# How to develop Fe?



## Little Cloud (Jan 12, 2013)

ScarlettHayden said:


> Something that just came to me. I usually only tend to go to social events when it sounds interesting enough to me, or if I feel like it. Would a dom/aux Fe user be more likely to go to social events even if they don't feel like it, for the sake of group harmony? That sounds exhausting..


No necessarily. At least I don't act in that way. I go to social events just if I want to. 
I suggest you to not force you too much, or that would block your genuine desire to develop your Fe. 
Anyway here are some advices to develop your Fe. As a dominant Fe I do these actions many times in every day, sometimes without being aware of them because they comes pretty natural to me.

Try to understand other's emotions and feelings and if they need to be supported, support them, or at least act in a way that respect their emotions\feelings. 
Smile more to others, especially to people that you love. Show your appreciation by words or gestures.
Share your emotions\feelings and propound others to do the same. Ask them:" How are you?" and listen them very carefully.
Try to be expressive.

I think it could help you too a general description of how Fe acts in me:
Fe is generally linked to others' needs and feelings. I'm always linked to others moods, feelings and needs, I'm, usually, so able to recognize them that I can't no ignore them, also because I'm a very sensible person.
Fe makes me very interested in knowing other people and to connect with them. When I see a person that is crying I can't stop myself to start seeing if someone is near that person and he\she's taking care of him\her. 
When I call someone, Fe makes me understand, instantly, if the other person is happy, sad, bored, angry, tired etc and if the person is not serene or happy I feel the need to sustain him\her and help him\her as I can.


----------



## Mammon (Jul 12, 2012)

For me Fe is personalizing 3rd parties needs and feelings as if my own. Meaning I will feel strongly about:

People being mistreated
Unjustice upon others
Egoism at the expense of others
People being insulted for no good reason
People picked on
People feeling unwelcome
People being disrespected
etc
etc

All of these when I see them happening I get angry, sad, etc. I do not like this upon my own thus I won't allow any of this. This happens automatic ofcourse. Fe being my aux it just is. As do people helping others make me happy. Why? Because I care.


----------



## ScarlettHayden (Jun 8, 2012)

I see there's a few answers here about making sure people aren't mistreated, don't feel left out ect. I would say I feel these things in the sense of justice, but I don't necesssarily care about it enough to actually do anything about it. Like in the same way I think the government is corrupt, but don't feel like it's personally siginificant enough for me to get involved in politics and change the system. 

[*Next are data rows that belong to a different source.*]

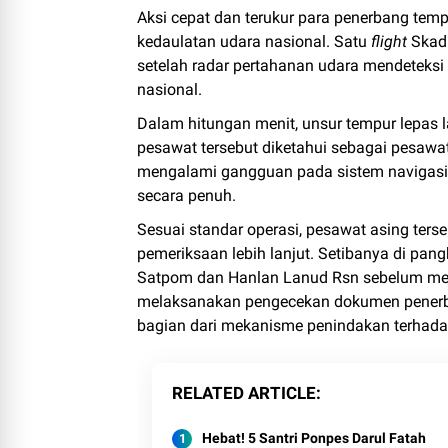
Aksi cepat dan terukur para penerbang te
kedaulatan udara nasional. Satu
flight
Skadr
setelah radar pertahanan udara mendeteksi
nasional.
Dalam hitungan menit, unsur tempur lepas la
pesawat tersebut diketahui sebagai pesawat
mengalami gangguan pada sistem navigasi.
secara penuh.
Sesuai standar operasi, pesawat asing ter
pemeriksaan lebih lanjut. Setibanya di pan
Satpom dan Hanlan Lanud Rsn sebelum menj
melaksanakan pengecekan dokumen penerban
bagian dari mekanisme penindakan terhada
RELATED ARTICLE
Hebat! 5 Santri Ponpes Darul Fatah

But I'll take a note of that and act on my inbuilt sense of justice more to make sure things stay fair in a group setting rather than just caring about whether it applies to me or not. That way I wont be exhausting myself by trying to be someone I'm not.

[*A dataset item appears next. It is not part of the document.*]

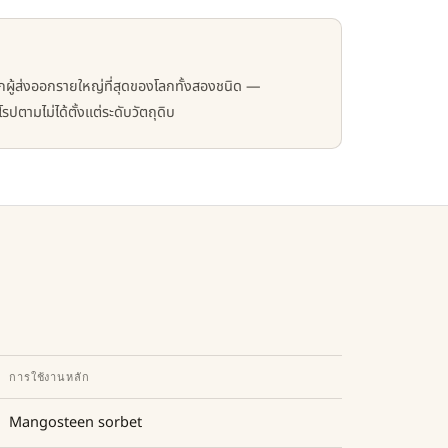
ผู้ส่งออกรายใหญ่ที่สุดของโลกทั้งสองชนิด —
ปตามไม่ได้ตั้งแต่ระดับวัตถุดิบ
การใช้งานหลัก
Mangosteen sorbet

The thing is, I can only understand what people are feeling, I'm not really capable of actually feeling what they are feeling unless they're close to me. Will actively working on this more help more with that?


----------



## Little Cloud (Jan 12, 2013)

ScarlettHayden said:


> The thing is, I can only understand what people are feeling, I'm not really capable of actually feeling what they are feeling unless they're close to me. Will actively working on this more help more with that?

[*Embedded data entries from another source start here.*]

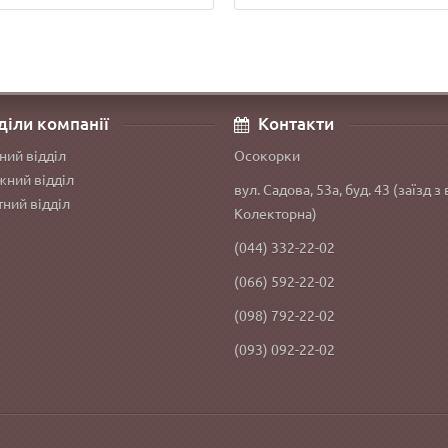
діли компанії
Контакти
ний відділ
Осокорки
ний відділ
вул. Садова, 53а, буд. 43 (заїзд з 
ний відділ
Колекторна)
(044) 332-22-02
(066) 592-22-02
(098) 792-22-02
(093) 092-22-02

Just if you want it, and just when you want it. 
I'm generally able to understand other feelings even if I'm not very close to them, however when I want just to focus on my intimate friends, I do that and I forget about others. It's a matter of priorities.
However maybe if you want to try sometimes to try to understand others, it could be a way to develop more your Fe, anyway try to not exaggerate and to force yourself too much, because with exaggeration, at least I talk about me, Fe can turn off very quickly and suddenly.


----------



## Little Cloud (Jan 12, 2013)

I've just found an article that talk about how develop Fe. I don't know if you already know it, anyway I give you the links:
Extraverted Feeling (Fe)
http://www.cognitiveprocesses.com/UsesOfType/Cognitive-Processes-And-Communication.cfm


----------



## StElmosDream (May 26, 2012)

My dear @*ScarlettHayden*
Become more self aware and look at your emotional growth in terms of years not simply milestones to develop xyz... most things take time but Fe is more like a psuedo empathic function that you can develop by learning more about others, learning more about you and learning to distinguish good social influences and bad 'character maturation influences'...as we have briefly discussed in our chats


----------



## Anubis (Nov 30, 2011)

well, I was the stereotypical ENTP until I started working in the funeral industry. Meeting with families, caring for their loved ones etc. definitely "developed" my Fe, i suppose. I even went through a couple of months of thinking I'm ESFJ, just because I had been "living" in my Fe, outside of my comfort zone of Ne-Ti.


----------



## DAPHNE XO (Jan 16, 2012)

ScarlettHayden said:


> So what are some ways I can develop my Fe, and seem more friendly to people, rather than just look like I'm mostly always bored? (Even if I'm not it usually just seems to come across that way.)
> 
> I read somewhere that mirroring people's actions is a good start. I'm not sure I like the idea of allowing other people's hand gestures to control me like that (I know it's a kind of a ridiculous notion), and remembering to do it all the time would probably drain me, but I'm willing to give it a try.
> 
> Any other tips?


I guess you're talking about the genuine kind of Fe? Well for me that's about making someone else's wellbeing as important as mine. So it's about knowing they feel good. In order to do this, you have to read their body language, and really try and connect to how they feel by imagining how you would feel if you were in their shoes. This is almost like an obsessive kind of care though, because it's about constantly seeking emotional signals from the other person to know how they feel. You can do this overtly by just asking or covertly by reading into things.

The other types:

Fake Fe is like, just talking to everyone because you don't want to be bored.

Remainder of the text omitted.